HDU - 4618 H - Palindrome Sub-Array

A palindrome sequence is a sequence which is as same as its reversed order. For example, 1 2 3 2 1 is a palindrome sequence, but 1 2 3 2 2 is not. Given a 2-D array of N rows and M columns, your task is to find a maximum sub-array
of P rows and P columns, of which each row and each column is a palindrome sequence.

Input　　The first line of input contains only one integer, T, the number of test cases. Following T blocks, each block describe one test case.

　　There is two integers N, M (1<=N, M<=300) separated by one white space in the first line of each block, representing the size of the 2-D array.

　　Then N lines follow, each line contains M integers separated by white spaces, representing the elements of the 2-D array.
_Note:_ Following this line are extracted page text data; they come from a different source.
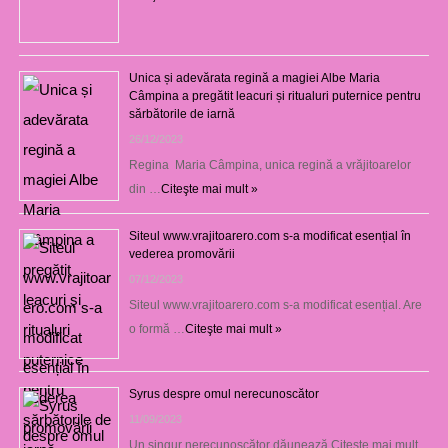
Unica și adevărata regină a magiei Albe Maria
Câmpina a pregătit leacuri și ritualuri puternice pentru
sărbătorile de iarnă
26/12/2023
Regina Maria Câmpina, unica regină a vrăjitoarelor
din …
Citeşte mai mult »
Siteul www.vrajitoarero.com s-a modificat esențial în
vederea promovării
07/12/2023
Siteul www.vrajitoarero.com s-a modificat esențial. Are
o formă …
Citeşte mai mult »
Syrus despre omul nerecunoscător
11/09/2023
Un singur nerecunoscător dăunează Citește mai mult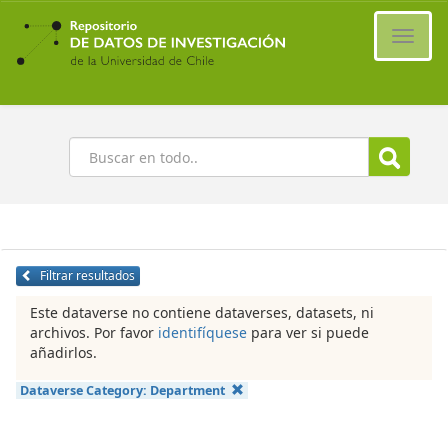
Ir
al
Cambi
contenido
naveg
principal
Buscar
Filtrar resultados
Este dataverse no contiene dataverses, datasets, ni
archivos. Por favor
identifíquese
para ver si puede
añadirlos.
Dataverse Category:
Department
All the elements in the 2-D array will be larger than 0 and no more than 31415926.Output　　For each test case, output P only, the size of the maximum sub-array that you need to find.Sample Input

1
5 10
1 2 3 3 2 4 5 6 7 8
1 2 3 3 2 4 5 6 7 8
1 2 3 3 2 4 5 6 7 8
1 2 3 3 2 4 5 6 7 8
1 2 3 9 10 4 5 6 7 8

Sample Output
4

题意：给你一个大的矩阵，然后让你计算出该矩阵中每行每列都是回文串的正方形子矩阵的个数

暴力水过不科学

ac代码：

#include <iostream>
#include <cstdio>
#include <cstring>
using namespace std;
int map[305][305],x,y;
int solve(int a,int b,int ans)
{
if(a+ans>x||b+ans>y)
return 0;
for(int i=a;i<a+ans;i++)
{
for(int j=b;j<b+ans;j++)
{
if(map[i][j]!=map[i][b+ans-1-j+b]||map[i][j]!=map[a+ans-1-i+a][j])
return 0;
}
}
return 1;
}
int main()
{
int n;
cin>>n;
while(n--)
{
cin>>x>>y;
for(int i=0;i<x;i++)
for(int j=0;j<y;j++)
scanf("%d",&map[i][j]);
int sum=min(x,y);
int flag=0;
for(int i=sum;i>=1;i--)
{
for(int j=0;j<x;j++)
{
for(int k=0;k<y;k++)
{
if(solve(j,k,i))
{
printf("%d\n",i);
flag=1;
break;
}
}
if(flag==1)
break;
}
if(flag==1)
break;
}
}
}